→ Available data
-- Opening Marker --
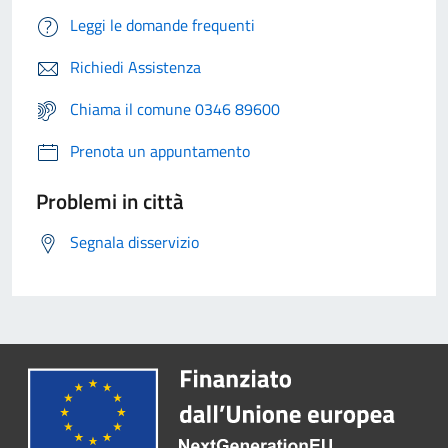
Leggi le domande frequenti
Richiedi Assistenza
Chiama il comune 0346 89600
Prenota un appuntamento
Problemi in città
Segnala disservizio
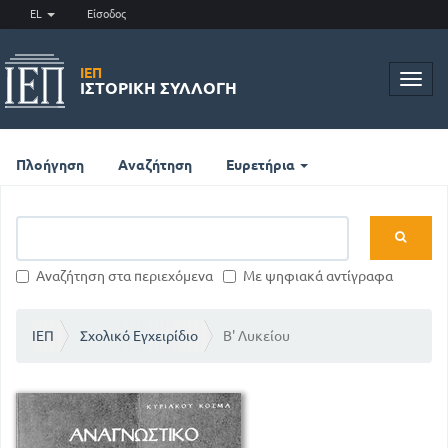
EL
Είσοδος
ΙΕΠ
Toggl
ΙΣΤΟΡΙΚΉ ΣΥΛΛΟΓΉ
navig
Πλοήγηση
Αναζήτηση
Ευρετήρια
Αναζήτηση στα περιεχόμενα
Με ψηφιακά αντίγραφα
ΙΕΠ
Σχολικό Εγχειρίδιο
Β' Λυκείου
-- Closing Marker --
-- Opening Marker --
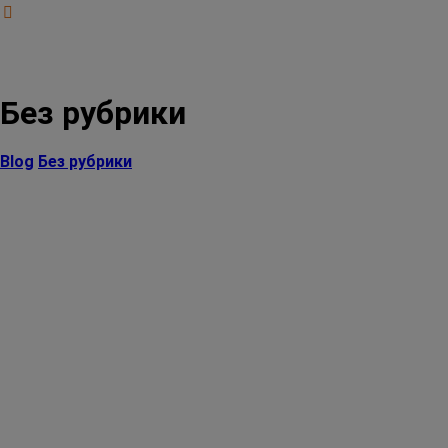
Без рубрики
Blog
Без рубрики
-- Closing Marker --
-- Opening Marker --
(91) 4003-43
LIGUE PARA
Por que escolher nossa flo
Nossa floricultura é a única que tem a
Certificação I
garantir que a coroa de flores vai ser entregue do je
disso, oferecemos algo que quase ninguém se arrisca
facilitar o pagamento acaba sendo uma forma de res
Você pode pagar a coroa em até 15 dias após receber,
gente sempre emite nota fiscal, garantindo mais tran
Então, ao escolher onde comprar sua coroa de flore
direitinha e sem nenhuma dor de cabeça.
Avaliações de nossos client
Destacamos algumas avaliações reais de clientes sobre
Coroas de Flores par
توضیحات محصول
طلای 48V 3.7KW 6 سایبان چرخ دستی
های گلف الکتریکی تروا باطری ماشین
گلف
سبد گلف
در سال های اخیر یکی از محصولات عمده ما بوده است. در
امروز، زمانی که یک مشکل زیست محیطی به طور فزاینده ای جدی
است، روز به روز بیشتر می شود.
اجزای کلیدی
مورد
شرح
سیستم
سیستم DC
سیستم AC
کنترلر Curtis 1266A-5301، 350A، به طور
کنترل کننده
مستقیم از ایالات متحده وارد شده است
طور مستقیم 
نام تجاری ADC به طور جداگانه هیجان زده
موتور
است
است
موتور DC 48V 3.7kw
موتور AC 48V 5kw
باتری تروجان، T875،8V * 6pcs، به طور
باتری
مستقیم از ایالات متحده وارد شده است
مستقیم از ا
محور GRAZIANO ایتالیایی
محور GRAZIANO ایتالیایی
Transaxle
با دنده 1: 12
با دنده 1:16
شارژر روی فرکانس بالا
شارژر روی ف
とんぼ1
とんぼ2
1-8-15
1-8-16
-- Closing Marker --
→ Your assignment
Wherever the string "escolher" appears in the entries above, return the line it appears on.

→ Solution to the problem
Por que escolher nossa flo
Então, ao escolher onde comprar sua coroa de flore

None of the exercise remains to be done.